We have no idea what image the smoothing geometry is for, but, when in pursuit of a Higher Art, We don't sweat the details. No picture? Well, heck, there is always noise.

There is a serious side to this whimsy. Noise is a good way to gauge the behavior of smoothing tensor fields.

We use the salt and pepper variety of noise, which fills all channels uniformly with unit-sized impulses. Here, it is scattershot over a three channel image and dilated somewhat.

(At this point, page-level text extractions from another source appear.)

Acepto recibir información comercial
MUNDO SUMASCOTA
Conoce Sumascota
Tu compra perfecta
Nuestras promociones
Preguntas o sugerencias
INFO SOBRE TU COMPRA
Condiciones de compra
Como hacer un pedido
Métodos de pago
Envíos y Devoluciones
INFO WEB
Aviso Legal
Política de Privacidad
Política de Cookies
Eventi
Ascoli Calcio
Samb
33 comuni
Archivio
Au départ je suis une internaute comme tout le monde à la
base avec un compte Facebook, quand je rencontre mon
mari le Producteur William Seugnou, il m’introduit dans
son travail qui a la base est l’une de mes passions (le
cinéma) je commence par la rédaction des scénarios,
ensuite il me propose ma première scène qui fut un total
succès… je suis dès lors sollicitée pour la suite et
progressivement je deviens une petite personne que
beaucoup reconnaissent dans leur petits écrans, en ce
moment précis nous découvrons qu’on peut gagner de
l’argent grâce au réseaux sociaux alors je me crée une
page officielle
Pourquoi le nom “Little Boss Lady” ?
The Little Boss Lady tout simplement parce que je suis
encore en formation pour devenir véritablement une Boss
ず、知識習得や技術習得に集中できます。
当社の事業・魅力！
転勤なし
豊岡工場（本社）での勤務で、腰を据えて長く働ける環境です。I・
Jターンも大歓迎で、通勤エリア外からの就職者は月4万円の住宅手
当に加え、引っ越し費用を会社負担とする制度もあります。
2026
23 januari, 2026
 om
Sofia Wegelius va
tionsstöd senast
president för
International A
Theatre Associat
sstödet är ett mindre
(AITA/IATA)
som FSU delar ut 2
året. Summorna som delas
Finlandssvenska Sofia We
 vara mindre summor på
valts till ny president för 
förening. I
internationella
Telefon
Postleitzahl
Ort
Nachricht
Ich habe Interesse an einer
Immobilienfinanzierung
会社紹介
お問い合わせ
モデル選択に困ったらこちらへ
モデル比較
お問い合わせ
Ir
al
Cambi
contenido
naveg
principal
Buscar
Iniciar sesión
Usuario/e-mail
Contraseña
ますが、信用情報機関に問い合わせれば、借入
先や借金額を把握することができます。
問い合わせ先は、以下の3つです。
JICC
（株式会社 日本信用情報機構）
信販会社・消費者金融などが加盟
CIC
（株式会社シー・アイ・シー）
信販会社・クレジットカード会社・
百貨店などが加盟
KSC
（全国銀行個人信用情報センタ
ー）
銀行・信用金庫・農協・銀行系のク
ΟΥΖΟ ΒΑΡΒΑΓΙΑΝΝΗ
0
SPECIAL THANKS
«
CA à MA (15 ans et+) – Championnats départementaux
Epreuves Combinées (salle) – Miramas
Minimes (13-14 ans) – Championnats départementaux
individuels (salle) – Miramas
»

The noise becomes our ersatz PrettyPicture. Being a uniform random pattern of points, this noise is especially sensitive to the aggregate behavior of the smoothing geometry encoded in the tensor field. We can imagine this field as being comprised of small ellipses, at various sizes, eccentricities and orientations, with each ellipse centered on a pixel. Some will blur isotropically – rather the same way in all directions. Other ellipses, the more eccentric ones, will be distinctly anisotropic in character and smooth only in particular directions. 


-repeat 3 \
-smooth[-1] [-2],100 \
-done \
-rm[0] \
-normalize[-1] 0,255 \
-apply_gamma 3.5 \
-o[-1] ppict.png

6. PrettyPicture, now smoothed.

Our PrettyPicture after three passes using -smooth.

With practice, one can read the behavior of the tensor field from the faux color display. Saturated blue and red regions both correspond to very elliptic tensors; blue has a very strong vertical bias, red a horizontal one. These colors engender very anisotropic blurring. The noise pattern elongates into hairlike patterns.

Other areas exhibit less strongly oriented blurring and correspond to areas of less saturated hue.

Finally, gray areas have little or no directional bias whatsoever. These areas behave very much like conventional isotropic blurring kernels.

Apart from orientation, the magnitude of the major and minor axes of the blurring ellipses dictate how much 'smearing' prevails in the locality of the pixel. Our concocted tensor field has one 'dead spot' in the upper left hand corner where the noise is unaltered. The corresponding region in the tensor field is a very dark gray. The discrete noise grains have been smeared into uniform colors in other areas.